Material to process START
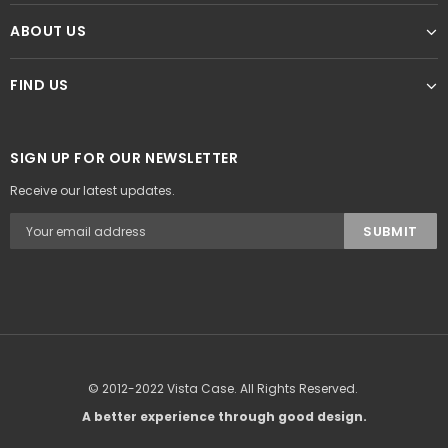
ABOUT US
FIND US
SIGN UP FOR OUR NEWSLETTER
Receive our latest updates.
© 2012-2022 Vista Case. All Rights Reserved.
A better experience through good design.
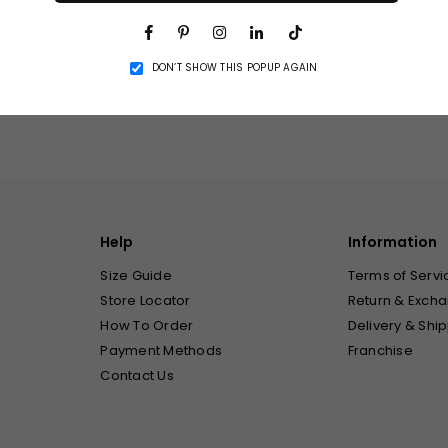
Facebook
Pinterest
Instagram
Linkedin
TikTok
DON’T SHOW THIS POPUP AGAIN
Related Products
Help
Information
Size Guide
Terms of Servi
Store Locator
Return & Excha
How To Order
Delivery & Ship
Payment Methods
Franchise
Contact Us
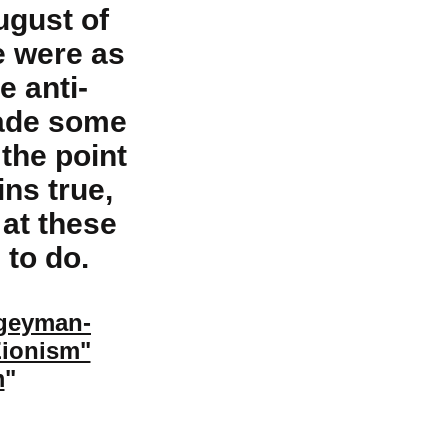
ugust of
e were as
e anti-
made some
the point
ns true,
 at these
 to do.
ogeyman-
Zionism"
m
"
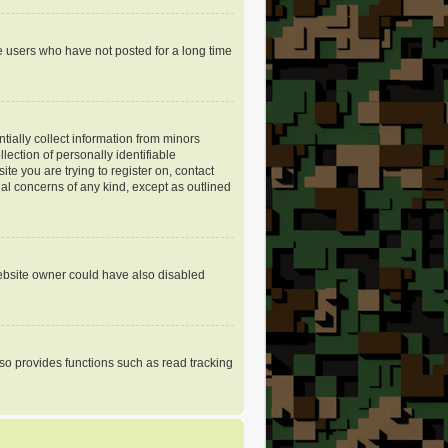
e users who have not posted for a long time
tially collect information from minors
ection of personally identifiable
ite you are trying to register on, contact
gal concerns of any kind, except as outlined
website owner could have also disabled
so provides functions such as read tracking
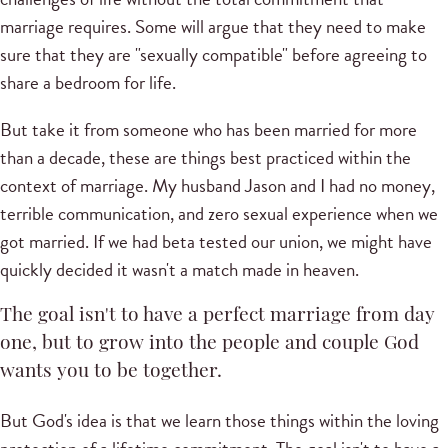
marriage requires. Some will argue that they need to make
sure that they are "sexually compatible" before agreeing to
share a bedroom for life.
But take it from someone who has been married for more
than a decade, these are things best practiced within the
context of marriage. My husband Jason and I had no money,
terrible communication, and zero sexual experience when we
got married. If we had beta tested our union, we might have
quickly decided it wasn't a match made in heaven.
The goal isn't to have a perfect marriage from day
one, but to grow into the people and couple God
wants you to be together.
But God's idea is that we learn those things within the loving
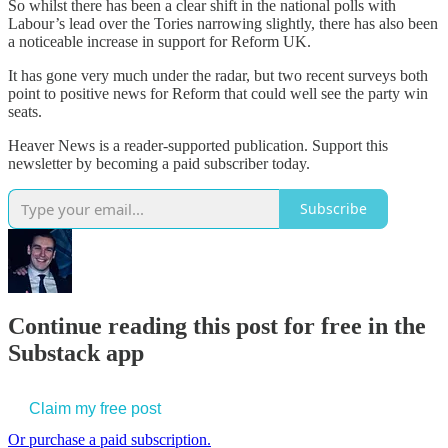
So whilst there has been a clear shift in the national polls with
Labour’s lead over the Tories narrowing slightly, there has also been
a noticeable increase in support for Reform UK.
It has gone very much under the radar, but two recent surveys both
point to positive news for Reform that could well see the party win
seats.
Heaver News is a reader-supported publication. Support this
newsletter by becoming a paid subscriber today.
Subscribe
Continue reading this post for free in the
Substack app
Claim my free post
Or purchase a paid subscription.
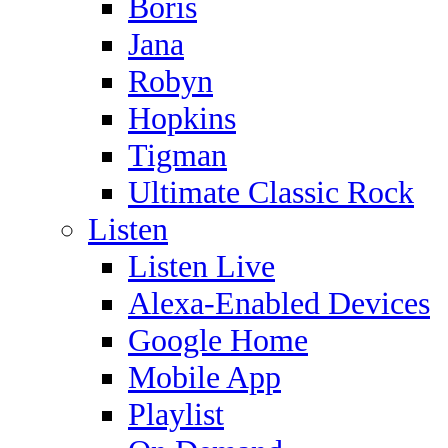
Boris
Jana
Robyn
Hopkins
Tigman
Ultimate Classic Rock
Listen
Listen Live
Alexa-Enabled Devices
Google Home
Mobile App
Playlist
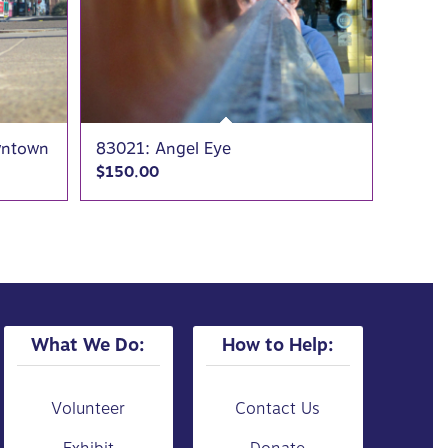
wntown
83021: Angel Eye
$
150.00
What We Do:
How to Help:
Volunteer
Contact Us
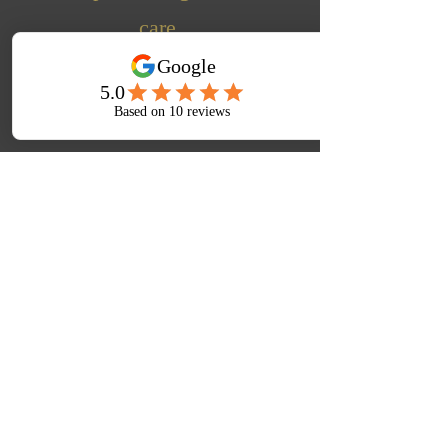
care.
Learn More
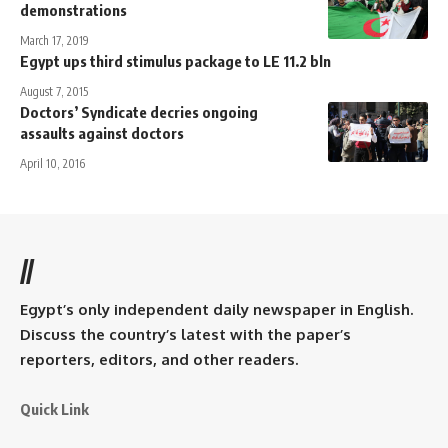
demonstrations
March 17, 2019
Egypt ups third stimulus package to LE 11.2 bln
August 7, 2015
Doctors’ Syndicate decries ongoing
assaults against doctors
April 10, 2016
//
Egypt’s only independent daily newspaper in English.
Discuss the country’s latest with the paper’s
reporters, editors, and other readers.
Quick Link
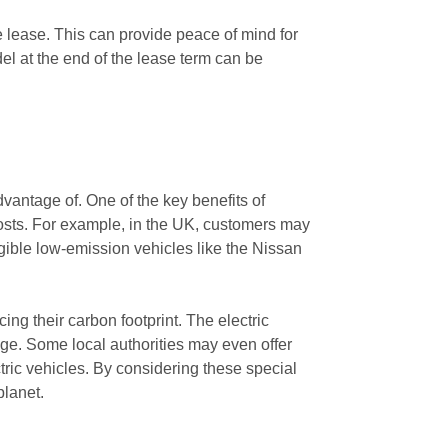
e lease. This can provide peace of mind for
el at the end of the lease term can be
dvantage of. One of the key benefits of
l costs. For example, in the UK, customers may
igible low-emission vehicles like the Nissan
ing their carbon footprint. The electric
nge. Some local authorities may even offer
tric vehicles. By considering these special
planet.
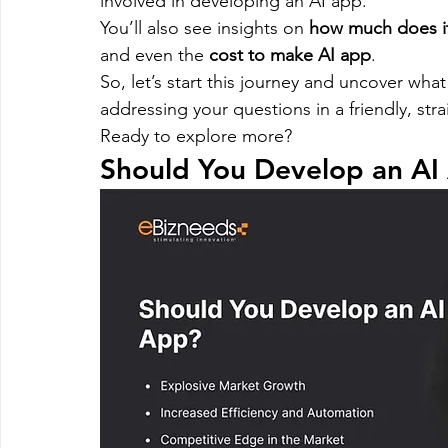
involved in developing an AI app.
Magento
Marketing
Microsoft Development
Mo
You’ll also see insights on 
how much does it
and even the 
cost to make AI app
.
So, let’s start this journey and uncover what 
on demand app
Payment App Development
Progra
addressing your questions in a friendly, str
Ready to explore more?
Should You Develop an AI
Software Development
Strategies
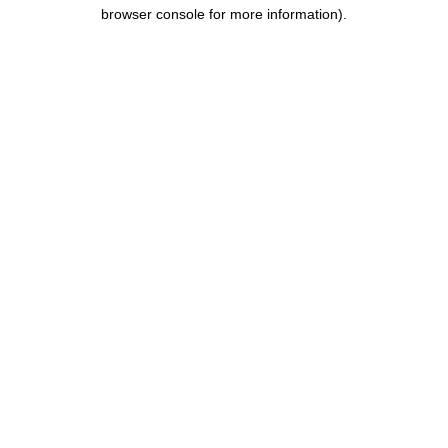
browser console for more information).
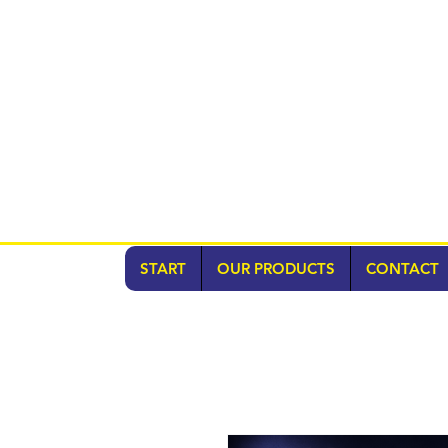
START
OUR PRODUCTS
CONTACT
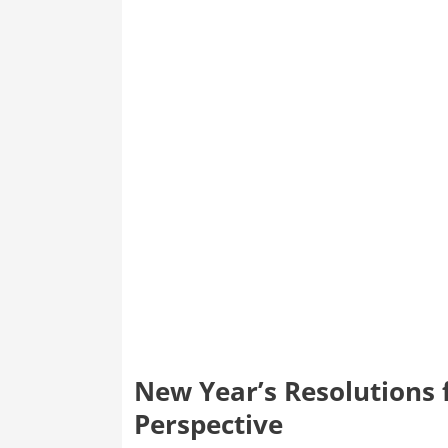
New Year’s Resolutions 
Perspective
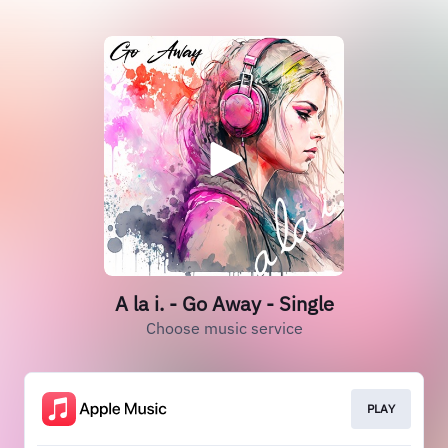
A la i. - Go Away - Single
Choose music service
PLAY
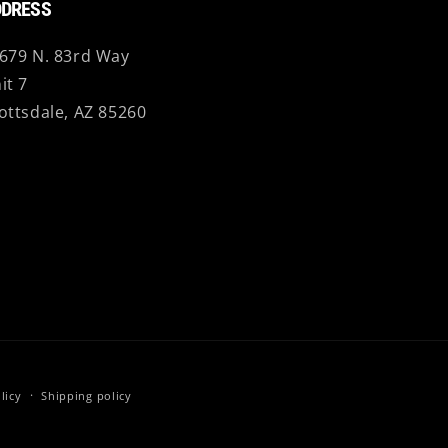
DRESS
679 N. 83rd Way
it 7
ottsdale, AZ 85260
licy
Shipping policy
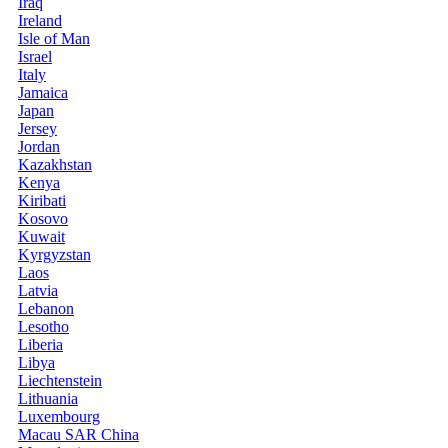
Iraq
Ireland
Isle of Man
Israel
Italy
Jamaica
Japan
Jersey
Jordan
Kazakhstan
Kenya
Kiribati
Kosovo
Kuwait
Kyrgyzstan
Laos
Latvia
Lebanon
Lesotho
Liberia
Libya
Liechtenstein
Lithuania
Luxembourg
Macau SAR China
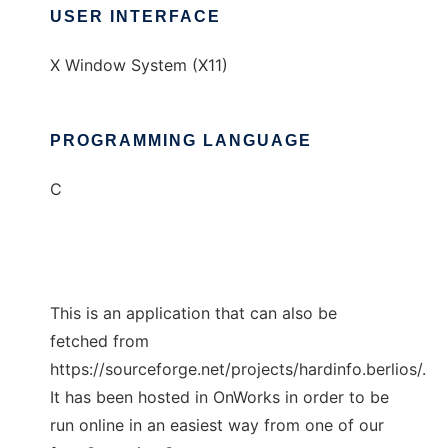
USER INTERFACE
X Window System (X11)
PROGRAMMING LANGUAGE
C
This is an application that can also be
fetched from
https://sourceforge.net/projects/hardinfo.berlios/.
It has been hosted in OnWorks in order to be
run online in an easiest way from one of our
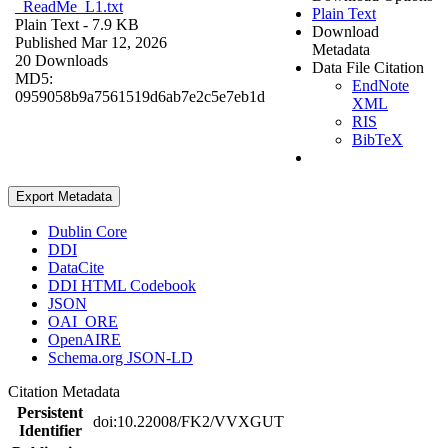
_ReadMe_L1.txt
Plain Text
Plain Text
- 7.9 KB
Download
Published Mar 12, 2026
Metadata
20 Downloads
Data File Citation
MD5:
EndNote
0959058b9a7561519d6ab7e2c5e7eb1d
XML
RIS
BibTeX
Export Metadata
Dublin Core
DDI
DataCite
DDI HTML Codebook
JSON
OAI_ORE
OpenAIRE
Schema.org JSON-LD
Citation Metadata
Persistent
doi:10.22008/FK2/VVXGUT
Identifier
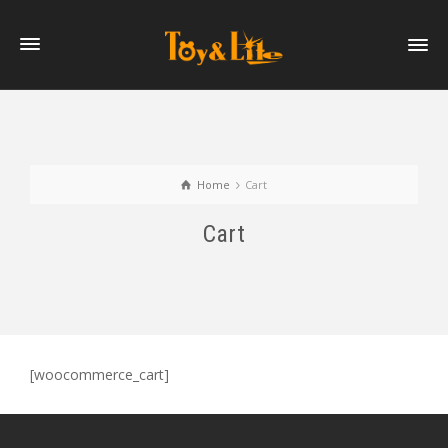
Home
Cart
Cart
[woocommerce_cart]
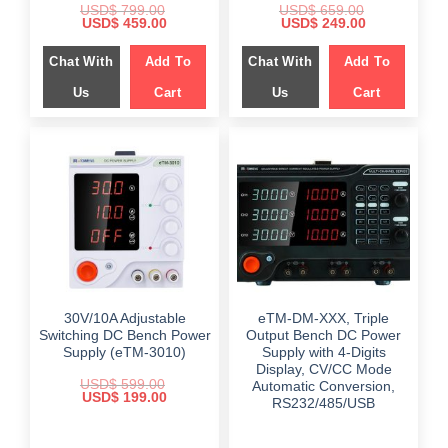
USD$
799.00
USD$
659.00
Original
Current
Original
Current
USD$
459.00
USD$
249.00
price
price
price
price
was:
is:
was:
is:
Chat With
Add To
Chat With
Add To
$ 799.00.
$ 459.00.
$ 659.00.
$ 249.00.
Us
Cart
Us
Cart
30V/10A Adjustable
eTM-DM-XXX, Triple
Switching DC Bench Power
Output Bench DC Power
Supply (eTM-3010)
Supply with 4-Digits
Display, CV/CC Mode
USD$
599.00
Automatic Conversion,
Original
Current
USD$
199.00
RS232/485/USB
price
price
was:
is:
$ 599.00.
$ 199.00.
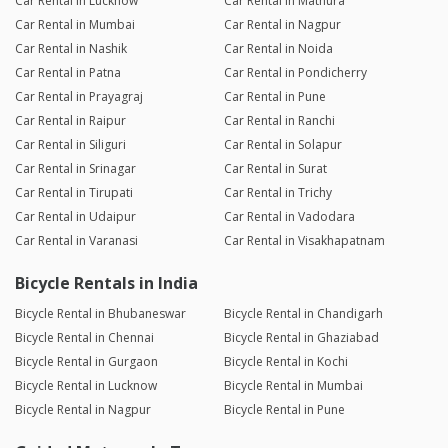
Car Rental in Lucknow
Car Rental in Mathura
Car Rental in Mumbai
Car Rental in Nagpur
Car Rental in Nashik
Car Rental in Noida
Car Rental in Patna
Car Rental in Pondicherry
Car Rental in Prayagraj
Car Rental in Pune
Car Rental in Raipur
Car Rental in Ranchi
Car Rental in Siliguri
Car Rental in Solapur
Car Rental in Srinagar
Car Rental in Surat
Car Rental in Tirupati
Car Rental in Trichy
Car Rental in Udaipur
Car Rental in Vadodara
Car Rental in Varanasi
Car Rental in Visakhapatnam
Bicycle Rentals in India
Bicycle Rental in Bhubaneswar
Bicycle Rental in Chandigarh
Bicycle Rental in Chennai
Bicycle Rental in Ghaziabad
Bicycle Rental in Gurgaon
Bicycle Rental in Kochi
Bicycle Rental in Lucknow
Bicycle Rental in Mumbai
Bicycle Rental in Nagpur
Bicycle Rental in Pune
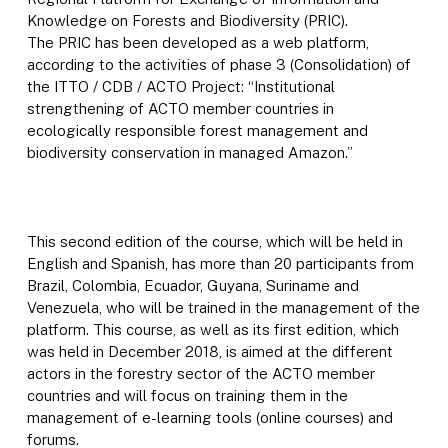
Knowledge on Forests and Biodiversity (PRIC).
The PRIC has been developed as a web platform,
according to the activities of phase 3 (Consolidation) of
the ITTO / CDB / ACTO Project: “Institutional
strengthening of ACTO member countries in
ecologically responsible forest management and
biodiversity conservation in managed Amazon.”
This second edition of the course, which will be held in
English and Spanish, has more than 20 participants from
Brazil, Colombia, Ecuador, Guyana, Suriname and
Venezuela, who will be trained in the management of the
platform. This course, as well as its first edition, which
was held in December 2018, is aimed at the different
actors in the forestry sector of the ACTO member
countries and will focus on training them in the
management of e-learning tools (online courses) and
forums.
Material to process END
**What is needed:**
All of the entries need to be retyped word for word, pictures excluded.

**Response area:**
ABOUT US
FIND US
SIGN UP FOR OUR NEWSLETTER
Receive our latest updates.
© 2012-2022 Vista Case. All Rights Reserved.
A better experience through good design.
Facebook
Pinterest
Instagram
Linkedin
TikTok
DON’T SHOW THIS POPUP AGAIN
Related Products
Help
Information
Size Guide
Terms of Servi
Store Locator
Return & Excha
How To Order
Delivery & Ship
Payment Methods
Franchise
Contact Us
ugust of
e were as
e anti-
made some
the point
ns true,
 at these
 to do.
ogeyman-
Zionism"
m
"
e users who have not posted for a long time
tially collect information from minors
ection of personally identifiable
ite you are trying to register on, contact
gal concerns of any kind, except as outlined
website owner could have also disabled
so provides functions such as read tracking
marriage requires. Some will argue that they need to make
sure that they are "sexually compatible" before agreeing to
share a bedroom for life.
But take it from someone who has been married for more
than a decade, these are things best practiced within the
context of marriage. My husband Jason and I had no money,
terrible communication, and zero sexual experience when we
got married. If we had beta tested our union, we might have
quickly decided it wasn't a match made in heaven.
The goal isn't to have a perfect marriage from day
one, but to grow into the people and couple God
wants you to be together.
But God's idea is that we learn those things within the loving
So whilst there has been a clear shift in the national polls with
Labour’s lead over the Tories narrowing slightly, there has also been
a noticeable increase in support for Reform UK.
It has gone very much under the radar, but two recent surveys both
point to positive news for Reform that could well see the party win
seats.
Heaver News is a reader-supported publication. Support this
newsletter by becoming a paid subscriber today.
Subscribe
Continue reading this post for free in the
Substack app
Claim my free post
Or purchase a paid subscription.
Boris
Jana
Robyn
Hopkins
Tigman
Ultimate Classic Rock
Listen
Listen Live
Alexa-Enabled Devices
Google Home
Mobile App
Playlist
wntown
83021: Angel Eye
$
150.00
What We Do:
How to Help:
Volunteer
Contact Us
care.
Learn More
demonstrations
March 17, 2019
Egypt ups third stimulus package to LE 11.2 bln
August 7, 2015
Doctors’ Syndicate decries ongoing
assaults against doctors
April 10, 2016
//
Egypt’s only independent daily newspaper in English.
Discuss the country’s latest with the paper’s
reporters, editors, and other readers.
Quick Link
e lease. This can provide peace of mind for
el at the end of the lease term can be
dvantage of. One of the key benefits of
l costs. For example, in the UK, customers may
igible low-emission vehicles like the Nissan
ing their carbon footprint. The electric
nge. Some local authorities may even offer
tric vehicles. By considering these special
planet.
involved in developing an AI app.
Magento
Marketing
Microsoft Development
Mo
You’ll also see insights on 
how much does it
and even the 
cost to make AI app
.
So, let’s start this journey and uncover what 
on demand app
Payment App Development
Progra
addressing your questions in a friendly, str
Ready to explore more?
Should You Develop an AI
Software Development
Strategies
browser console for more information).
START
OUR PRODUCTS
CONTACT
New Year’s Resolutions 
Perspective
A la i. - Go Away - Single
Choose music service
PLAY
DRESS
679 N. 83rd Way
it 7
ottsdale, AZ 85260
licy
Shipping policy
Iraq
Ireland
Isle of Man
Israel
Italy
Jamaica
Japan
Jersey
Jordan
Kazakhstan
Kenya
Kiribati
Kosovo
Kuwait
Kyrgyzstan
Laos
Latvia
Lebanon
Lesotho
Liberia
Libya
Liechtenstein
Lithuania
Luxembourg
Macau SAR China
USER INTERFACE
X Window System (X11)
PROGRAMMING LANGUAGE
C
This is an application that can also be
fetched from
https://sourceforge.net/projects/hardinfo.berlios/.
It has been hosted in OnWorks in order to be
run online in an easiest way from one of our
_ReadMe_L1.txt
Plain Text
Plain Text
- 7.9 KB
Download
Published Mar 12, 2026
Metadata
20 Downloads
Data File Citation
MD5:
EndNote
0959058b9a7561519d6ab7e2c5e7eb1d
XML
RIS
BibTeX
Export Metadata
Dublin Core
DDI
DataCite
DDI HTML Codebook
JSON
OAI_ORE
OpenAIRE
Schema.org JSON-LD
Citation Metadata
Persistent
doi:10.22008/FK2/VVXGUT
Identifier
Home
Cart
Cart
[woocommerce_cart]
USD$
799.00
USD$
659.00
Original
Current
Original
Current
USD$
459.00
USD$
249.00
price
price
price
price
was:
is:
was:
is:
Chat With
Add To
Chat With
Add To
$ 799.00.
$ 459.00.
$ 659.00.
$ 249.00.
Us
Cart
Us
Cart
30V/10A Adjustable
eTM-DM-XXX, Triple
Switching DC Bench Power
Output Bench DC Power
Supply (eTM-3010)
Supply with 4-Digits
Display, CV/CC Mode
USD$
599.00
Automatic Conversion,
Original
Current
USD$
199.00
RS232/485/USB
price
price
was:
is:
$ 599.00.
$ 199.00.
Car Rental in Lucknow
Car Rental in Mathura
Car Rental in Mumbai
Car Rental in Nagpur
Car Rental in Nashik
Car Rental in Noida
Car Rental in Patna
Car Rental in Pondicherry
Car Rental in Prayagraj
Car Rental in Pune
Car Rental in Raipur
Car Rental in Ranchi
Car Rental in Siliguri
Car Rental in Solapur
Car Rental in Srinagar
Car Rental in Surat
Car Rental in Tirupati
Car Rental in Trichy
Car Rental in Udaipur
Car Rental in Vadodara
Car Rental in Varanasi
Car Rental in Visakhapatnam
Bicycle Rentals in India
Bicycle Rental in Bhubaneswar
Bicycle Rental in Chandigarh
Bicycle Rental in Chennai
Bicycle Rental in Ghaziabad
Bicycle Rental in Gurgaon
Bicycle Rental in Kochi
Bicycle Rental in Lucknow
Bicycle Rental in Mumbai
Bicycle Rental in Nagpur
Bicycle Rental in Pune
Knowledge on Forests and Biodiversity (PRIC).
The PRIC has been developed as a web platform,
according to the activities of phase 3 (Consolidation) of
the ITTO / CDB / ACTO Project: “Institutional
strengthening of ACTO member countries in
ecologically responsible forest management and
biodiversity conservation in managed Amazon.”
This second edition of the course, which will be held in
English and Spanish, has more than 20 participants from
Brazil, Colombia, Ecuador, Guyana, Suriname and
Venezuela, who will be trained in the management of the
platform. This course, as well as its first edition, which
was held in December 2018, is aimed at the different
actors in the forestry sector of the ACTO member
countries and will focus on training them in the
management of e-learning tools (online courses) and
forums.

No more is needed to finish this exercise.